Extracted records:
※ ※ ※
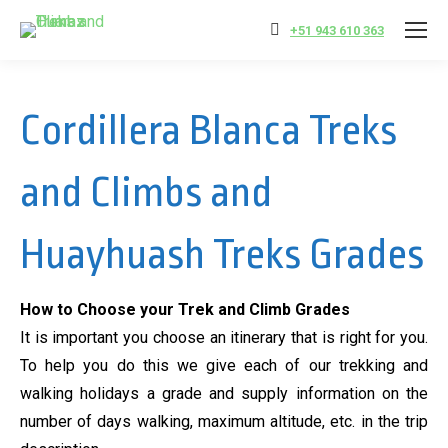
+51 943 610 363
Cordillera Blanca Treks
and Climbs and
Huayhuash Treks Grades
How to Choose your Trek and Climb Grades
It is important you choose an itinerary that is right for you.
To help you do this we give each of our trekking and
walking holidays a grade and supply information on the
number of days walking, maximum altitude, etc. in the trip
※ ※ ※
What you will do: Transcribe all of the entries word for word, but skip any pictures they contain.

Response:
+51 943 610 363
Cordillera Blanca Treks
and Climbs and
Huayhuash Treks Grades
How to Choose your Trek and Climb Grades
It is important you choose an itinerary that is right for you.
To help you do this we give each of our trekking and
walking holidays a grade and supply information on the
number of days walking, maximum altitude, etc. in the trip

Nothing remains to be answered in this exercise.